Acid-related disorders are prevalent gastrointestinal conditions worldwide. Although proton pump inhibitors (PPIs) have long served as the cornerstone of their treatment, conventional PPIs still face numerous challenges in clinical practice: slow onset of action, significant dietary dependence, and most notably, metabolic variations induced by CYP2C19 gene polymorphisms, which pose considerable difficulties for clinicians.

The international pharmaceutical journal MedTigo J. Pharmacol published a review article titled "Advances in Peptic Ulcer Treatment: The Role of Vonoprazan, Tegoprazan, Keverprazan, and Anaprazole." This review systematically evaluates the efficacy and safety of novel acid-suppressing agents worldwide. Notably, our company's independently developed innovative drug—anaprazole, as a representative of structurally modified new proton pump inhibitors (PPIs)—is listed alongside potassium ion competitive acid blockers (P-CABs) as a "new-generation" option that addresses the limitations of conventional treatments.

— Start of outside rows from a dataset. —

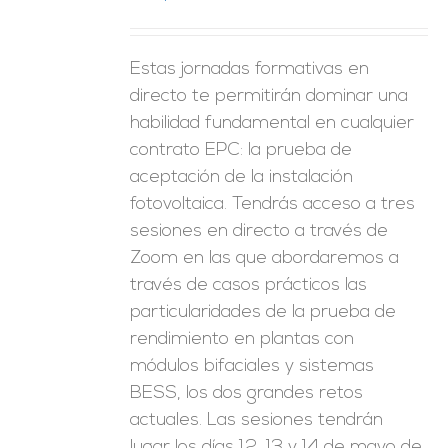
Estas jornadas formativas en
directo te permitirán dominar una
habilidad fundamental en cualquier
contrato EPC: la prueba de
aceptación de la instalación
fotovoltaica. Tendrás acceso a tres
sesiones en directo a través de
Zoom en las que abordaremos a
través de casos prácticos las
particularidades de la prueba de
rendimiento en plantas con
módulos bifaciales y sistemas
BESS, los dos grandes retos
actuales. Las sesiones tendrán
lugar los días 12, 13 y 14 de mayo de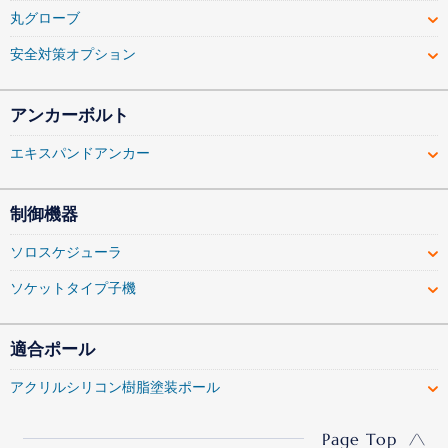
丸グローブ
安全対策オプション
アンカーボルト
エキスパンドアンカー
制御機器
ソロスケジューラ
ソケットタイプ子機
適合ポール
アクリルシリコン樹脂塗装ポール
Page Top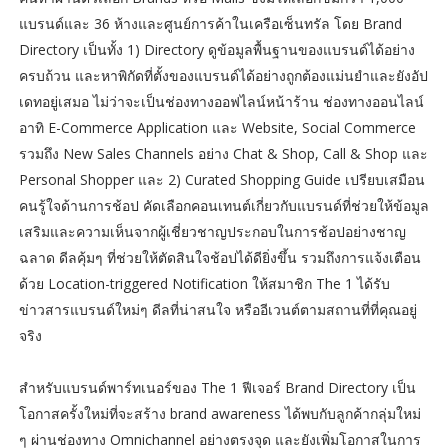
แบรนด์และ 36 ห้างและศูนย์การค้าในเครือเซ็นทรัล โดย Brand
Directory เป็นทั้ง 1) Directory ดูข้อมูลพื้นฐานของแบรนด์ได้อย่าง
ครบถ้วน และหาพิกัดที่ตั้งของแบรนด์ได้อย่างถูกต้องแม่นยำและยังอัป
เดทอยู่เสมอ ไม่ว่าจะเป็นช่องทางออฟไลน์หน้าร้าน ช่องทางออนไลน์
อาทิ E-Commerce Application และ Website, Social Commerce
รวมถึง New Sales Channels อย่าง Chat & Shop, Call & Shop และ
Personal Shopper และ 2) Curated Shopping Guide เปรียบเสมือน
คนรู้ใจด้านการช้อป คัดเลือกคอนเทนต์เกี่ยวกับแบรนด์ที่ช่วยให้ข้อมูล
เสริมและความเห็นจากผู้เชี่ยวชาญประกอบในการช้อปอย่างชาญ
ฉลาด ดีลคุ้มๆ ที่ช่วยให้ตัดสินใจช้อปได้ดียิ่งขึ้น รวมถึงการแจ้งเตือน
ด้วย Location-triggered Notification ให้สมาชิก The 1 ได้รับ
ข่าวสารแบรนด์ใหม่ๆ ดีลที่น่าสนใจ หรืออีเวนต์ตามสถานที่ที่คุณอยู่
จริง
สำหรับแบรนด์พาร์ทเนอร์ของ The 1 ฟีเจอร์ Brand Directory เป็น
โอกาสครั้งใหม่ที่จะสร้าง brand awareness ได้พบกับลูกค้ากลุ่มใหม่
ๆ ผ่านช่องทาง Omnichannel อย่างตรงจุด และยังเพิ่มโอกาสในการ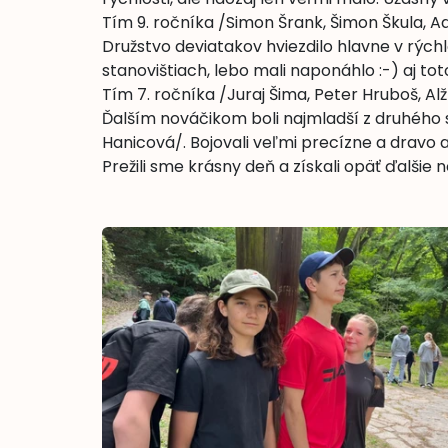
Tím 9. ročníka /Simon Šrank, Šimon Škula, A
Družstvo deviatakov hviezdilo hlavne v rýchlo
stanovištiach, lebo mali naponáhlo :-) aj to
Tím 7. ročníka /Juraj Šima, Peter Hruboš, A
Ďalším nováčikom boli najmladší z druhého s
Hanicová/. Bojovali veľmi precízne a dravo 
Prežili sme krásny deň a získali opäť ďalšie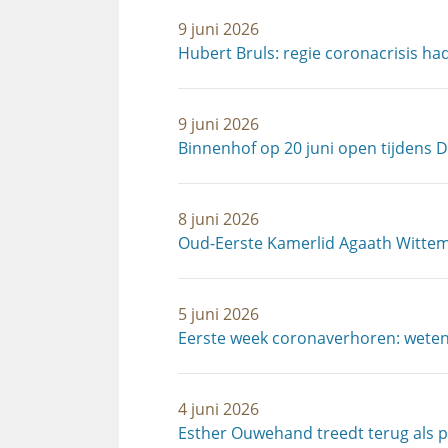
9 juni 2026
Hubert Bruls: regie coronacrisis ha
9 juni 2026
Binnenhof op 20 juni open tijdens 
8 juni 2026
Oud-Eerste Kamerlid Agaath Wittem
5 juni 2026
Eerste week coronaverhoren: wetens
4 juni 2026
Esther Ouwehand treedt terug als p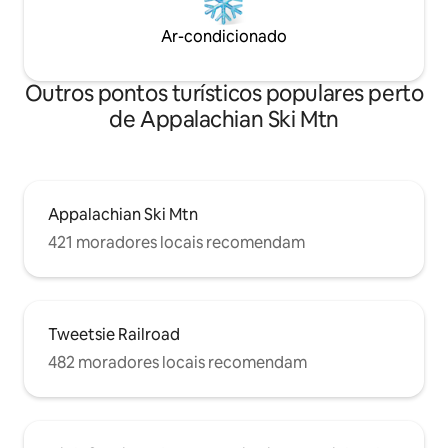
Ar-condicionado
Outros pontos turísticos populares perto
de Appalachian Ski Mtn
Appalachian Ski Mtn
421 moradores locais recomendam
Tweetsie Railroad
482 moradores locais recomendam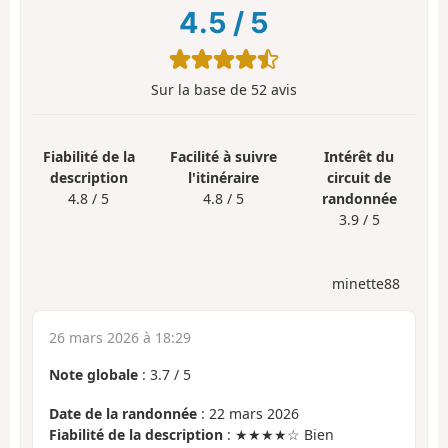
4.5
/
5
Sur la base de
52
avis
Fiabilité de la
Facilité à suivre
Intérêt du
description
l'itinéraire
circuit de
4.8 / 5
4.8 / 5
randonnée
3.9 / 5
minette88
26 mars 2026 à 18:29
Note globale
:
3.7
/
5
Date de la randonnée
: 22 mars 2026
Fiabilité de la description
: ★★★★☆ Bien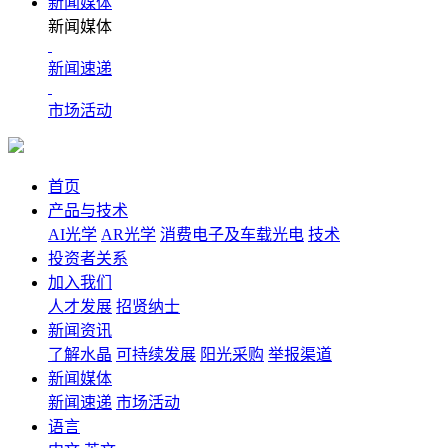
新闻媒体
新闻媒体
新闻速递
市场活动
首页
产品与技术
AI光学
AR光学
消费电子及车载光电
技术
投资者关系
加入我们
人才发展
招贤纳士
新闻资讯
了解水晶
可持续发展
阳光采购
举报渠道
新闻媒体
新闻速递
市场活动
语言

01. Breaking Tradition: Why is Anirazole highly anticipated?
The review highlights that to address the limitations of traditional proton pump inhibitors (PPIs), the development of novel acid-suppressing agents has primarily focused on two approaches: first, entirely new proton-capturing antibodies (P-CABs); second, structural optimization of PPIs. Ananilazole stands as an outstanding representative of the latter category. The article particularly emphasizes that ananilazole is a structurally modified proton pump inhibitor. Unlike conventional PPIs, ananilazole achieves a significant breakthrough in pharmacokinetics by incorporating a furan ring structure.
Unique metabolic pathway: exhibits characteristics of partial non-enzymatic metabolism.
Reducing metabolic dependence: Significantly decreases reliance on the CYP2C19 enzyme, thereby overcoming the issue of significant efficacy variability observed with conventional PIs across different genotypic populations.

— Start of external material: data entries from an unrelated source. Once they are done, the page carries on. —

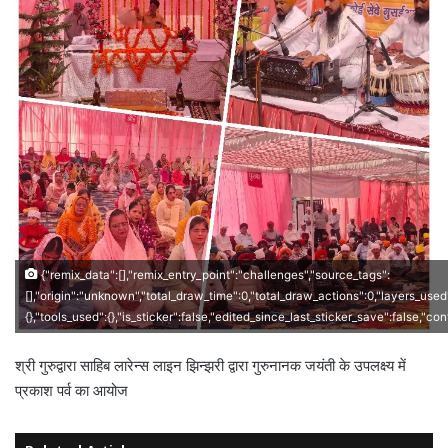
{"remix_data":[],"remix_entry_point":"challenges","source_tags":
[],"origin":"unknown","total_draw_time":0,"total_draw_actions":0,"layers_used
{},"tools_used":{},"is_sticker":false,"edited_since_last_sticker_save":false,"co
श्री गुरुद्वारा साहिब लारेन्स लाइन झिन्झरी द्वारा गुरुनानक जयंती के उपलक्ष्य में
प्रकाश पर्व का आयोज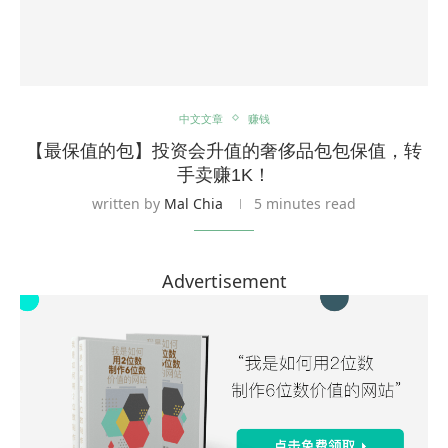
中文文章
赚钱
【最保值的包】投资会升值的奢侈品包包保值，转
手卖赚1K！
written by
Mal Chia
5 minutes read
Advertisement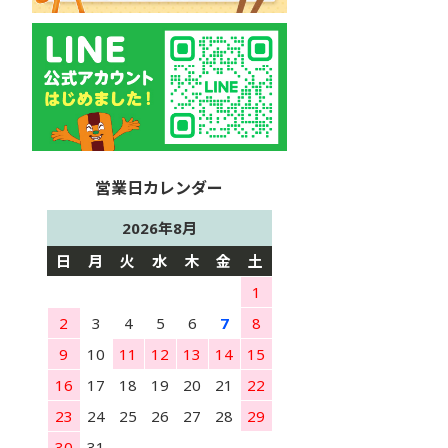
2026年8月
日
月
火
水
木
金
土
1
2
3
4
5
6
7
8
9
10
11
12
13
14
15
16
17
18
19
20
21
22
23
24
25
26
27
28
29
30
31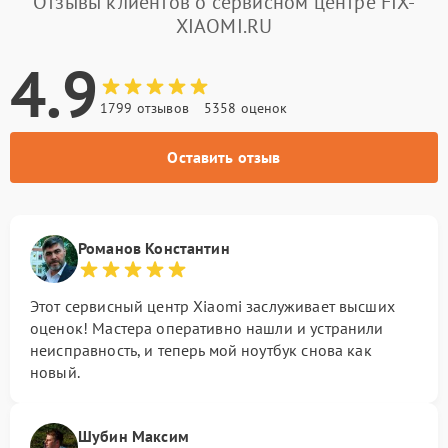
Отзывы клиентов о сервисном центре FIX-
XIAOMI.RU
4.9
1799 отзывов
5358 оценок
Оставить отзыв
Романов Константин
Этот сервисный центр Xiaomi заслуживает высших
оценок! Мастера оперативно нашли и устранили
неисправность, и теперь мой ноутбук снова как
новый.
Шубин Максим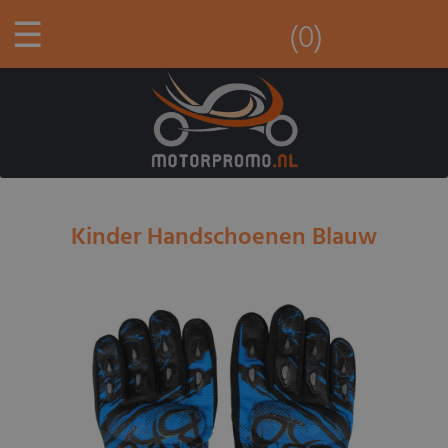
☰
(0)
Kinder Handschoenen Blauw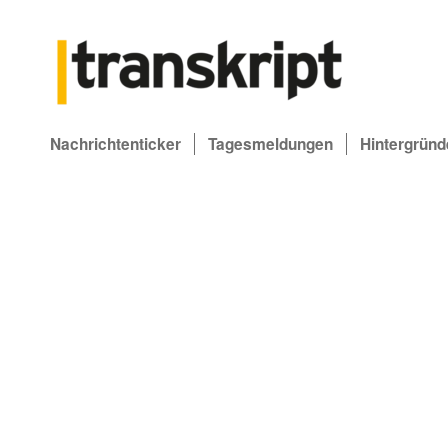
Nachrichtenticker
Tagesmeldungen
Hintergründ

02. Empirical data: Demonstrated efficacy with rapid onset of action
This review extensively cites Phase III clinical trial data on antrazole therapy for duodenal ulcers, conducting a head-to-head comparison with the classical drug rabeprazole. The results are encouraging and exhibit the following characteristics in addition to a high healing rate:
Rapid symptom relief: Data indicate that the majority of patients achieve pain relief within 2 days after receiving antrazole treatment. This "rapid onset" characteristic is particularly significant for ulcer patients requiring urgent improvement in quality of life.
High consistency of efficacy: Thanks to its unique metabolic mechanism, the review indicates that antrazole's therapeutic effect is not influenced by CYP2C19 gene polymorphisms or Helicobacter pylori (H. pylori) infection status, demonstrating excellent stability.

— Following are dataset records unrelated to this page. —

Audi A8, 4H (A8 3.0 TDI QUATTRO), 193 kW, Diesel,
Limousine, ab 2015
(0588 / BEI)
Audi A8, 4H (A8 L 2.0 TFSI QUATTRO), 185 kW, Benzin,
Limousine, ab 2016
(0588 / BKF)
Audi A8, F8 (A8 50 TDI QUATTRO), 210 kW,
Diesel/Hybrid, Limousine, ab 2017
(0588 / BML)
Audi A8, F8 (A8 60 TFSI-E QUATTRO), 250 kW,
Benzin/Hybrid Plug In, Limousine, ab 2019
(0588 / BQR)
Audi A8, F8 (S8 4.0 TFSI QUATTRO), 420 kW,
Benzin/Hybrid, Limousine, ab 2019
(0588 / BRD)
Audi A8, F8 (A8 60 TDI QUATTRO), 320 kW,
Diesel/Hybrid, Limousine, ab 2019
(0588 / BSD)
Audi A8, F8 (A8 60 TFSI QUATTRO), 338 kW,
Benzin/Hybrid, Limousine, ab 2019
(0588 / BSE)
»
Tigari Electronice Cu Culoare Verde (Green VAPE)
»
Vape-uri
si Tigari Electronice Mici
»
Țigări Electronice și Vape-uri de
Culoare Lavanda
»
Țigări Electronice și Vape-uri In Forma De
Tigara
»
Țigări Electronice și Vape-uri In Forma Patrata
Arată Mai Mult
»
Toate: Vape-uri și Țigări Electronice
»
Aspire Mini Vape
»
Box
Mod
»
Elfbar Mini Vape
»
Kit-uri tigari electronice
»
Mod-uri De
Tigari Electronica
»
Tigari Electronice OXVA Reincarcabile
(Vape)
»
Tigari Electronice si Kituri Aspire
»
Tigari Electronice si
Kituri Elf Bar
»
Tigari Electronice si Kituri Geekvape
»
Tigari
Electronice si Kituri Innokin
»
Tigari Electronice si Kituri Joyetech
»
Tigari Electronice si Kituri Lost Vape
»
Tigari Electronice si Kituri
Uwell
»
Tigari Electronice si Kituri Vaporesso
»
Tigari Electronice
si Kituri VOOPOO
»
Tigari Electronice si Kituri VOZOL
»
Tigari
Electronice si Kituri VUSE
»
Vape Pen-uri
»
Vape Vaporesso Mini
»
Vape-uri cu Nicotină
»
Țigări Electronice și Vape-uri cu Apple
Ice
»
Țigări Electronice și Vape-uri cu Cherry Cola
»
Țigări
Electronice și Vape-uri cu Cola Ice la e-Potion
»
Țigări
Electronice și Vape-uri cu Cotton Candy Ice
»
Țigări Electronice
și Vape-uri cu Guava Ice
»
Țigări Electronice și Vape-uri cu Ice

03. Safety evaluation: Good tolerability
Regarding safety, the review indicates that the overall safety profile of antrazole is comparable to that of rabeprazole. Adverse events primarily consisted of rare, mild abnormalities in liver or thyroid function, which were mostly transient; no unexpected severe adverse reactions were observed. This demonstrates that antrazole maintains favorable safety characteristics while providing highly effective acid suppression.

[Summary and Outlook]
The publication of this international review once again confirms the clinical value of antrazole in the treatment of peptic ulcers. As a novel proton pump inhibitor (PPI), antrazole not only inherits the well-established safety profile of PPIs but also addresses the core challenge of "metabolic stability" through structural innovation.
The article concludes: "Emerging therapies represented by antrazole provide more consistent acid suppression efficacy, faster symptom relief, and superior safety profiles, making them highly promising alternatives to traditional proton pump inhibitors (PPIs)." For clinicians, this means that in patients with complex metabolic backgrounds (e.g., CYP2C19 fast metabolizers), antrazole offers a preferred treatment option that requires no genetic testing, exhibits predictable efficacy, and demonstrates stability.
 
References ：
Srivastava M, Srivastava M,  et al. Advances in Peptic Ulcer Treatment- Role of Vonoprazan, Tegoprazan, Keverprazan, and Anaprazole. medtigo J. Pharmacol. 2025;2(3).